A clínica é por vezes definida pelo seu local de realização, considerada uma atividade do consultório privado, em detrimento de atividades de caráter público, ou de sua área de atuação, como em clinica ou hospitais, diferentemente da psicologia escolar ou organizacional.  Contudo, nenhuma dessas definições é precisa, realizam uma compartimentalização da disciplina psicológica, sendo fonte de mitos e controvérsias. O ofício de ser terapeuta se constrói na reflexidade, no diálogo constante e no questionamento do que isso suscita. A clínica é também uma prática enquanto o psicólogo, a partir de suas escolhas, cria realidades que podem tanto restringir quanto ampliar fronteiras entre mundos (QUADROS, 2012).
Uma das intervenções e compreensão dos aspectos do comportamento pode ser obtida pela prática de intervenção grupal, atendimento psicológico e grupos terapêuticos. Na psicologia clínica considera-se que o processo terapêutico problematiza o comportamento humano e pesquisa as possibilidades de dota-lo de sentido, transformando as representações que acontecem no processo clinico (OLIVEIRA et al., 2009).
A possibilidade de um espaço de grupo pode se tornar uma importante estratégia de trabalho, possibilitando trocas e redefinições em que os recursos do próprio grupo se potencializam. Valoriza-se os movimentos do grupo e sua capacidade de produzir saberes sobre ele mesmo tão ou mais importante que o saber teórico muitas vezes colocado na figura do terapeuta. Como estratégia é possível utilizar nos grupos dispositivos que funcionam como geradores de pontos de problematizações e enriquecem as conversações. O uso de dramatizações, leitura de histórias, jogos e brincadeiras, palestras informativas e até mesmo algumas técnicas de avaliação são exemplos de dispositivos (OLIVEIRA et al., 2009).

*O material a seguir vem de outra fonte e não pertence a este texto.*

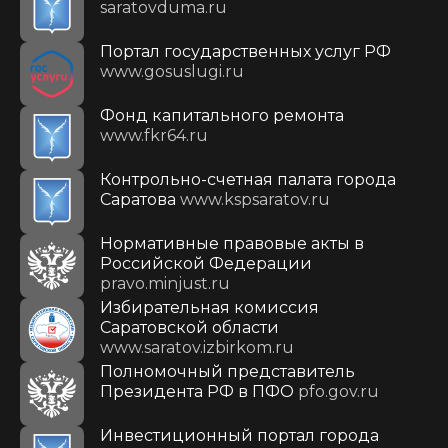
saratovduma.ru
Портал государственных услуг РФ
www.gosuslugi.ru
Фонд капитального ремонта
www.fkr64.ru
Контрольно-счетная палата города
Саратова
www.kspsaratov.ru
Нормативные правовые акты в
Российской Федерации
pravo.minjust.ru
Избирательная комиссия
Саратовской области
www.saratov.izbirkom.ru
Полномочный представитель
Президента РФ в ПФО
pfo.gov.ru
Инвестиционный портал города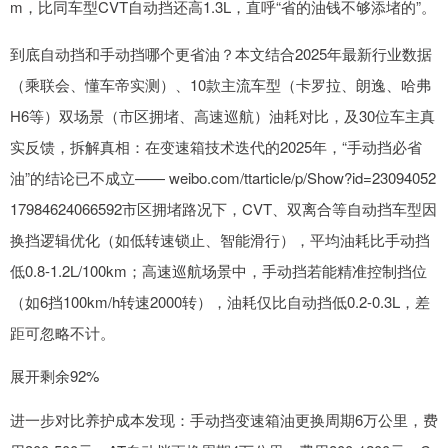
m，比同车型CVT自动挡还高1.3L，直呼“省的油钱不够添堵的”。
到底自动挡和手动挡哪个更省油？本文结合2025年最新行业数据
（乘联会、懂车帝实测）、10款主流车型（卡罗拉、朗逸、哈弗
H6等）双场景（市区拥堵、高速巡航）油耗对比，及30位车主真
实反馈，拆解真相：在变速箱技术迭代的2025年，“手动挡必省
油”的结论已不成立—— weibo.com/ttarticle/p/Show?id=23094052
17984624066592市区拥堵路况下，CVT、双离合等自动挡车型因
换挡逻辑优化（如低转速锁止、智能滑行），平均油耗比手动挡
低0.8-1.2L/100km；高速巡航场景中，手动挡若能精准控制挡位
（如6挡100km/h转速2000转），油耗仅比自动挡低0.2-0.3L，差
距可忽略不计。
展开剩余92%
进一步对比养护成本发现：手动挡变速箱油更换周期6万公里，费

Por fim, a prática clínica, seja ela um acompanhamento individual ou um trabalho em grupo terapêutico, nos traz um trabalho cheio de diferenças e singularidades. Este acaba não sendo um ofício que se faz pela teoria, mas sim pelo encontro, pois a técnica, por mais que seja elaborada e instruída, jamais preparará para o encontro com o outro (QUADROS, 2012).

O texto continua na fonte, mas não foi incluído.